También hay que considerar el afincamiento de inversiones dedicadas a la producción de alimentos con valor agregado, que puede tener salida por los puertos, y por el corredor que genera la Ruta 23.
Tenemos, además, una inmensa red de instituciones del conocimiento, que son capaces de producir el conocimiento necesario, y que articulados con el sector privado, puede ser un excelente círculo virtuoso.
EL GRAN ACUERDO
El desafío es diseñar un nuevo modelo de desarrollo para insertarse en el mundo, y de esa forma recrear el sistema productivo. El objetivo es garantizar un nuevo escenario laboral para los futuros trabajadores.

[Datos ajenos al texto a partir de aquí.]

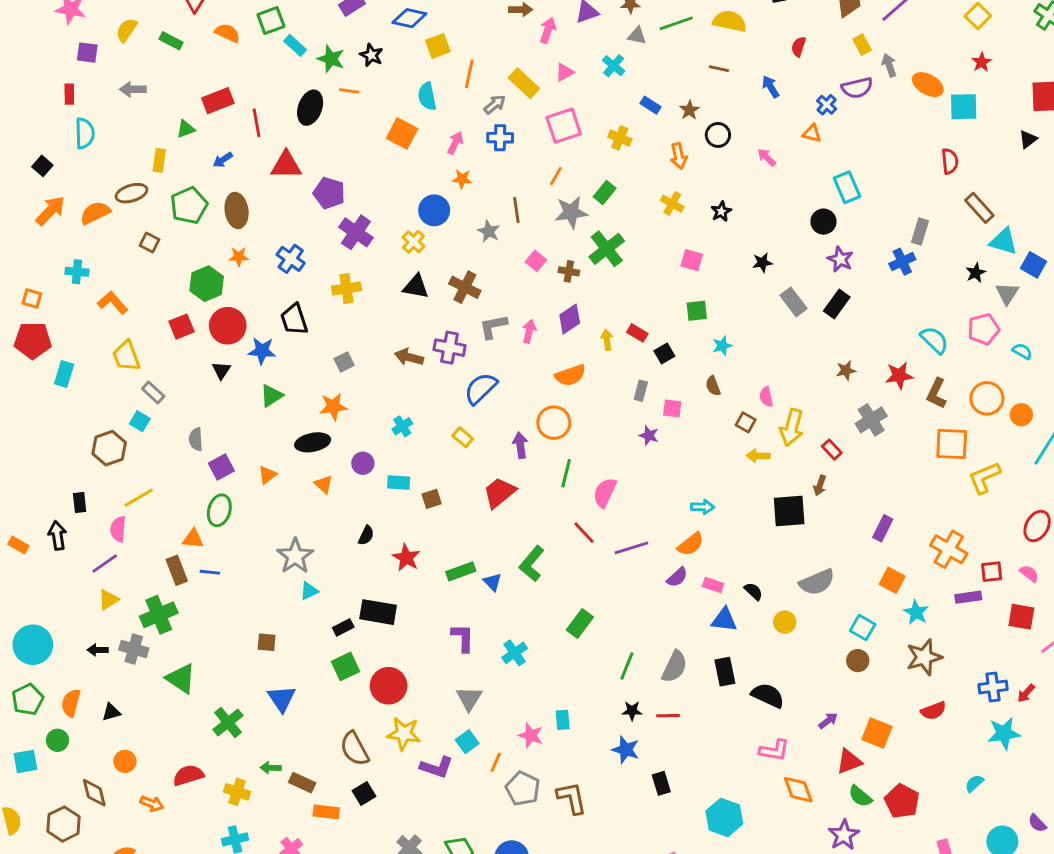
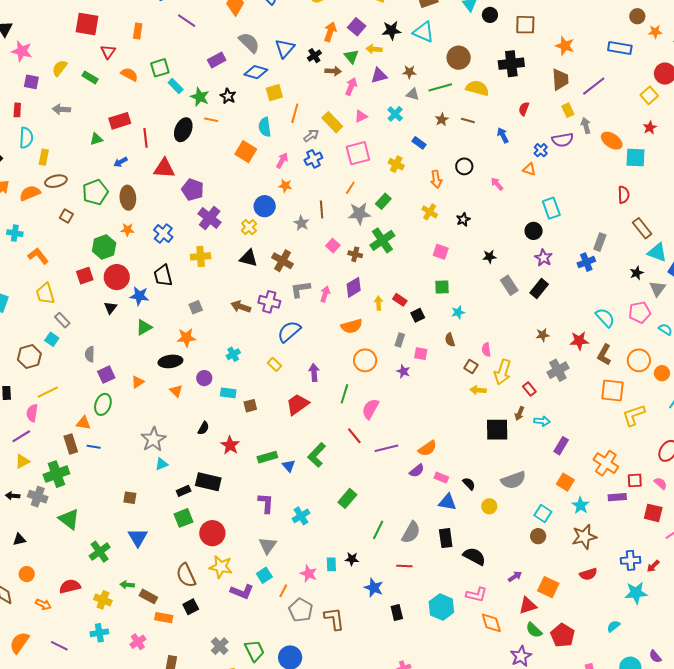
brown star: (689, 110) -> (442, 120), moved
blue cross: (500, 138) -> (313, 159), turned -30
yellow rectangle: (159, 160) -> (44, 157), moved
orange circle: (554, 423) -> (365, 360), moved
cyan arrow: (703, 507) -> (542, 421), moved
black star: (632, 711) -> (352, 559), moved
cyan hexagon: (724, 817) -> (441, 607), moved

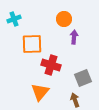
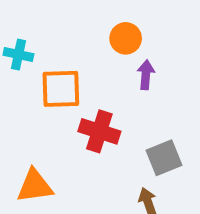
cyan cross: (14, 19) -> (18, 55), moved, turned 32
orange triangle: (40, 92) -> (35, 186), moved, turned 42

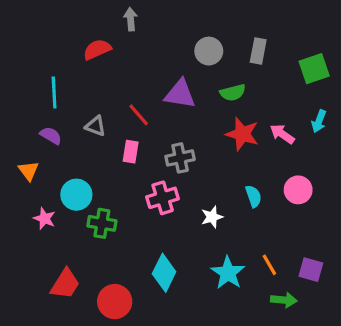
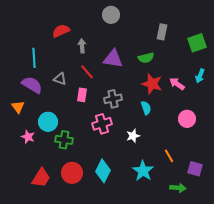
gray arrow: (131, 19) -> (82, 46), moved
gray circle: (209, 51) -> (111, 15), moved
purple semicircle: (51, 136) -> (32, 85), size x1.5
cyan semicircle: (253, 196) -> (146, 108), moved
orange line: (269, 265) -> (169, 156), moved
red circle: (115, 302) -> (72, 173), moved

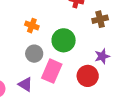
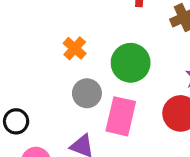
orange cross: (32, 26) -> (75, 48), turned 32

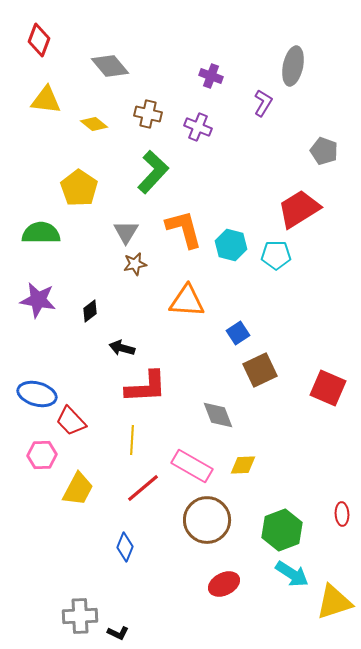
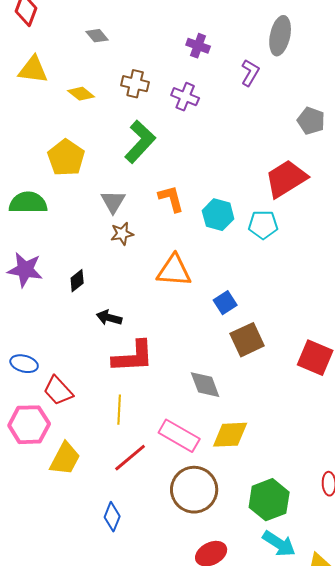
gray diamond: (110, 66) -> (97, 36), size x0.6
orange L-shape: (184, 229) -> (171, 199), size x0.7
blue ellipse: (37, 394) -> (24, 364), size x0.7
pink hexagon: (42, 455) -> (29, 425), size x1.4
yellow diamond: (243, 465) -> (230, 435), size x1.4

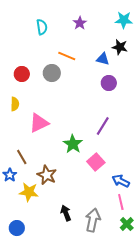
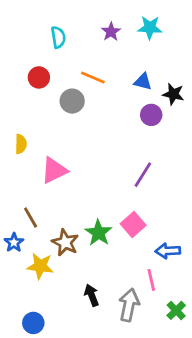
cyan star: (124, 20) -> (150, 28), moved
black star: (120, 47) -> (173, 94), moved
red circle: (22, 74) -> (39, 77), moved
green star: (73, 144) -> (98, 233), moved
blue arrow: (121, 181) -> (168, 251), turned -30
pink line: (121, 202) -> (151, 280), moved
blue circle: (17, 228) -> (33, 323), moved

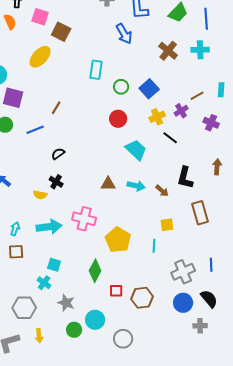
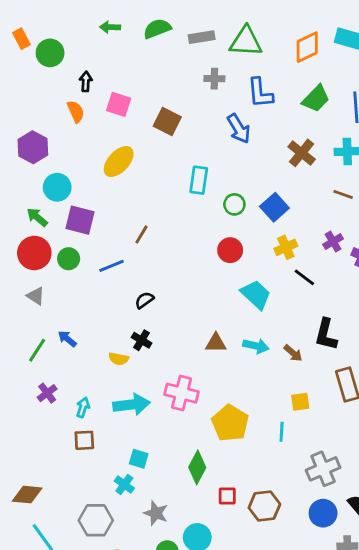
brown square: (61, 32) -> (167, 121), moved
brown line: (197, 96) -> (343, 194), moved, turned 48
purple cross: (181, 111) -> (333, 242), moved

Río Negro puntualmente tiene una diversificación de industrias por región, que pueden empezar a combinarse. En Bariloche, además del turismo, tenemos bases científico tecnológicas que pueden ser un polo de empleo importante. Así también la industria del conocimiento, clave para la inserción en el mundo que viene, ya que atraviesa todo tipo de actividad económica/productiva.
Este rumbo, esta transformación, es un desafío para la dirigencia política. Esos son los grandes acuerdos que debemos concretar: aportar ideas para que tengamos un modelo de desarrollo que produzca bienes que el mundo necesita, que tenga la estrategia de inserción de tales productos, que se garantice la inversión, y por lo tanto el empleo del futuro. Sin dudas, esa transformación debe tener en cuenta la educación, es decir las capacidades humanas.
La estructura económica argentina no se ordenará por la fuerza exclusiva del mercado, ni por el poderío del Estado. La transición de una estructura tecno-productiva a otra, requiere, construir una nueva coalición política amplia, con políticas de Estado sostenibles en el tiempo.
La agenda no puede ser cómo sostenemos los planes. Ni tampoco cómo sostenemos el esquema de sustitución de importaciones que ya no genera nuevos puestos de trabajo. El mundo está cambiado, y debemos adaptar nuestro sistema productivo, a ese nuevo escenario para tener un patrón de desarrollo coherente con el mundo y con las necesidades de nuestro país, provincia, y ciudades.